La femme commence là-bas par où elle finit chez nous: elle se donne. Nous mettons un point final à l’histoire. Elle ne fait que commencer en Russie. La conquête de la femme s’y fait après ce que les romantiques appellent la chute et «les dernières faveurs» sont pour elle les premières. Alors seulement commence le combat véritable, une lutte plus secrète, plus ardue, plus subtile...

Mais notre Don Juan a ajouté un nom à la liste des mille et trois et, sans se soucier davantage de ce qu’il regarde comme une place qui a capitulé, vole à une autre conquête.

Ainsi ne peut-il goûter en Russie aucune jouissance d’orgueil. Mauvais terrain pour Don Juan. Cherchera-t-il son plaisir dans la conquête morale d’une femme qu’il a déjà eue dans ses bras? Cela est peu dans le caractère de Don Juan, occidental qui pense qu’une femme, après le don de son corps, ne peut lui offrir rien de plus précieux.

Un peu plus loin encore... Quelle est la plus haute et la plus difficile conquête de Don Juan? Celle d’une femme pieuse. Quel est le rival le plus difficile à vaincre? Dieu. Aussi faut-il que la discipline religieuse la plus étroite, la plus raisonnable ait formé l’âme de cette femme, qu’elle soit menée au jour le jour dans les chemins du devoir, qu’elle n’ait pas une vue mystique de la Divinité, car par la porte du mysticisme où ne va-t-on pas et dois-je rappeler ici le mot admirable de Mᵐᵉ Krudener à son amant au moment qu’il lui faisait sentir l’aigu du plaisir de la chair: «Ah! Dieu, je te demande pardon de l’excès de mon bonheur!», donnant par ce cri, que peut seule se permettre une mystique, un prix presque divin à une joie terrestre? Il faut que cette femme soit dirigée par un prêtre plein de sévérité et de raison, qu’elle soit attachée à la lettre et à l’esprit de la loi divine. Don Juan, alors, comme Jacob, se collette avec Dieu. Il n’est pas de lutte plus difficile; il n’est pas de victoire plus glorieuse.

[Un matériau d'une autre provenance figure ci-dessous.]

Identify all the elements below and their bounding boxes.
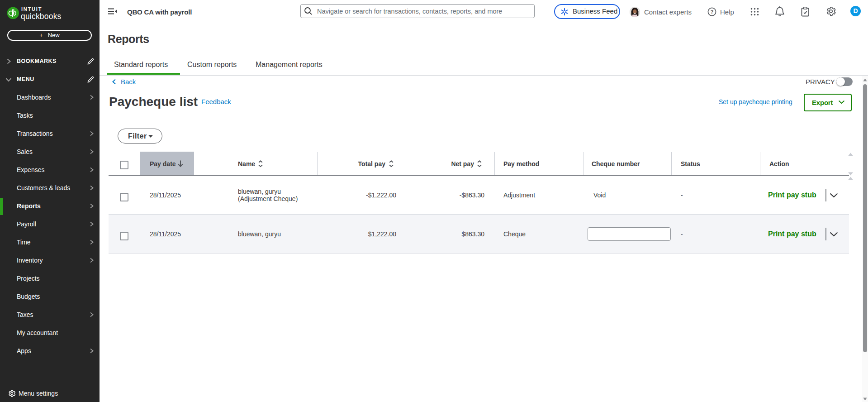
svg-text:?: ? bbox=[711, 9, 714, 14]
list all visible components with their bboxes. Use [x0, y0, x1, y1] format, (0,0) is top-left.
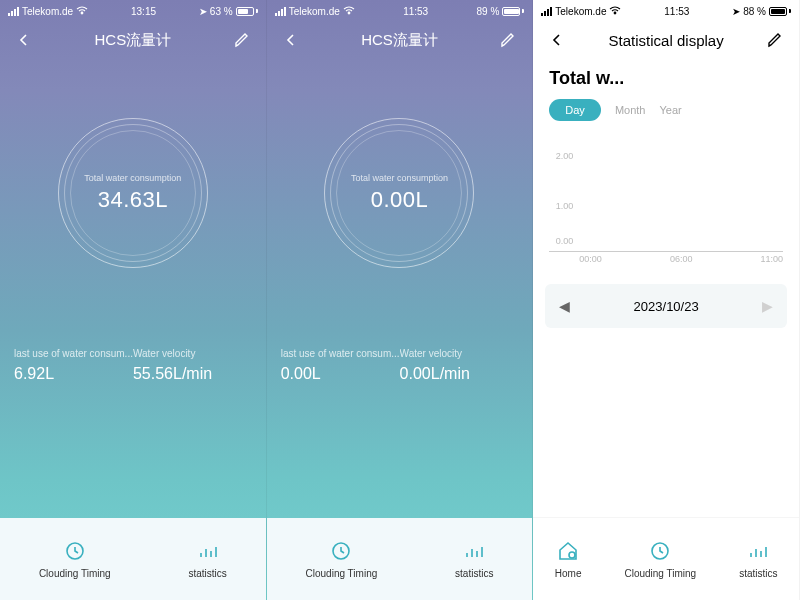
header: HCS流量计	[0, 22, 266, 58]
nav-statistics[interactable]: statistics	[455, 539, 493, 579]
back-button[interactable]	[545, 28, 569, 52]
last-use-value: 0.00L	[281, 365, 400, 383]
metrics: last use of water consum... 6.92L Water …	[0, 348, 266, 383]
status-bar: Telekom.de 13:15 ➤ 63 %	[0, 0, 266, 22]
status-bar: Telekom.de 11:53 89 %	[267, 0, 533, 22]
battery-icon	[502, 7, 524, 16]
date-next-button[interactable]: ▶	[762, 298, 773, 314]
metrics: last use of water consum... 0.00L Water …	[267, 348, 533, 383]
section-title: Total w...	[533, 58, 799, 97]
clock: 13:15	[131, 6, 156, 17]
wifi-icon	[76, 5, 88, 17]
location-icon: ➤	[732, 6, 740, 17]
gauge: Total water consumption 0.00L	[267, 118, 533, 268]
gauge-label: Total water consumption	[84, 173, 181, 183]
battery-icon	[236, 7, 258, 16]
velocity-label: Water velocity	[400, 348, 519, 359]
velocity-value: 0.00L/min	[400, 365, 519, 383]
back-button[interactable]	[279, 28, 303, 52]
x-tick: 06:00	[670, 254, 693, 264]
velocity-value: 55.56L/min	[133, 365, 252, 383]
carrier-label: Telekom.de	[289, 6, 340, 17]
nav-statistics[interactable]: statistics	[739, 539, 777, 579]
y-tick: 0.00	[549, 236, 577, 246]
y-tick: 2.00	[549, 151, 577, 161]
nav-stats-label: statistics	[455, 568, 493, 579]
signal-icon	[8, 7, 19, 16]
edit-button[interactable]	[763, 28, 787, 52]
battery-pct: 88 %	[743, 6, 766, 17]
signal-icon	[541, 7, 552, 16]
wifi-icon	[343, 5, 355, 17]
seg-month[interactable]: Month	[615, 104, 646, 116]
nav-clouding-label: Clouding Timing	[306, 568, 378, 579]
x-tick: 00:00	[579, 254, 602, 264]
screen-statistics: Telekom.de 11:53 ➤ 88 % Statistical disp…	[533, 0, 800, 600]
seg-day[interactable]: Day	[549, 99, 601, 121]
battery-pct: 89 %	[477, 6, 500, 17]
gauge-value: 34.63L	[98, 187, 168, 213]
status-bar: Telekom.de 11:53 ➤ 88 %	[533, 0, 799, 22]
nav-clouding-timing[interactable]: Clouding Timing	[624, 539, 696, 579]
date-navigator: ◀ 2023/10/23 ▶	[545, 284, 787, 328]
x-tick: 11:00	[760, 254, 783, 264]
carrier-label: Telekom.de	[555, 6, 606, 17]
battery-pct: 63 %	[210, 6, 233, 17]
nav-clouding-timing[interactable]: Clouding Timing	[39, 539, 111, 579]
date-prev-button[interactable]: ◀	[559, 298, 570, 314]
svg-point-5	[569, 552, 575, 558]
clock: 11:53	[403, 6, 428, 17]
nav-statistics[interactable]: statistics	[188, 539, 226, 579]
page-title: HCS流量计	[94, 31, 171, 50]
svg-point-0	[81, 12, 83, 14]
velocity-label: Water velocity	[133, 348, 252, 359]
nav-clouding-label: Clouding Timing	[624, 568, 696, 579]
y-tick: 1.00	[549, 201, 577, 211]
nav-clouding-label: Clouding Timing	[39, 568, 111, 579]
back-button[interactable]	[12, 28, 36, 52]
chart: 2.00 1.00 0.00 00:00 06:00 11:00	[533, 131, 799, 270]
date-label: 2023/10/23	[634, 299, 699, 314]
carrier-label: Telekom.de	[22, 6, 73, 17]
screen-flowmeter-2: Telekom.de 11:53 89 % HCS流量计 Total water…	[267, 0, 534, 600]
signal-icon	[275, 7, 286, 16]
battery-icon	[769, 7, 791, 16]
nav-stats-label: statistics	[188, 568, 226, 579]
nav-clouding-timing[interactable]: Clouding Timing	[306, 539, 378, 579]
header: HCS流量计	[267, 22, 533, 58]
header: Statistical display	[533, 22, 799, 58]
page-title: Statistical display	[609, 32, 724, 49]
last-use-label: last use of water consum...	[281, 348, 400, 359]
nav-stats-label: statistics	[739, 568, 777, 579]
clock: 11:53	[664, 6, 689, 17]
gauge-value: 0.00L	[371, 187, 429, 213]
bottom-nav: Home Clouding Timing statistics	[533, 518, 799, 600]
last-use-value: 6.92L	[14, 365, 133, 383]
screen-flowmeter-1: Telekom.de 13:15 ➤ 63 % HCS流量计 Total wat…	[0, 0, 267, 600]
gauge-label: Total water consumption	[351, 173, 448, 183]
page-title: HCS流量计	[361, 31, 438, 50]
nav-home-label: Home	[555, 568, 582, 579]
wifi-icon	[609, 5, 621, 17]
edit-button[interactable]	[496, 28, 520, 52]
last-use-label: last use of water consum...	[14, 348, 133, 359]
edit-button[interactable]	[230, 28, 254, 52]
svg-point-4	[615, 12, 617, 14]
location-icon: ➤	[199, 6, 207, 17]
seg-year[interactable]: Year	[659, 104, 681, 116]
bottom-nav: Clouding Timing statistics	[267, 518, 533, 600]
segmented-control: Day Month Year	[533, 97, 799, 131]
svg-point-2	[348, 12, 350, 14]
bottom-nav: Clouding Timing statistics	[0, 518, 266, 600]
gauge: Total water consumption 34.63L	[0, 118, 266, 268]
nav-home[interactable]: Home	[555, 539, 582, 579]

Mais, cette femme, où la trouver en Russie? Où chercher la discipline d’esprit, l’amour de la règle, l’éducation rationnelle des âmes? Le mysticisme est si profond dans ce peuple qu’il s’y allie au matérialisme le plus grossier. S’il s’empare d’une âme religieuse, il y amène l’étonnant déchaînement de sensualité qu’on voit dans tant de sectes russes. Notre Don Juan, que fera-t-il de ces mystiques par qui la chair—dont pourtant elles tirent tant de joies—est considérée comme sans valeur!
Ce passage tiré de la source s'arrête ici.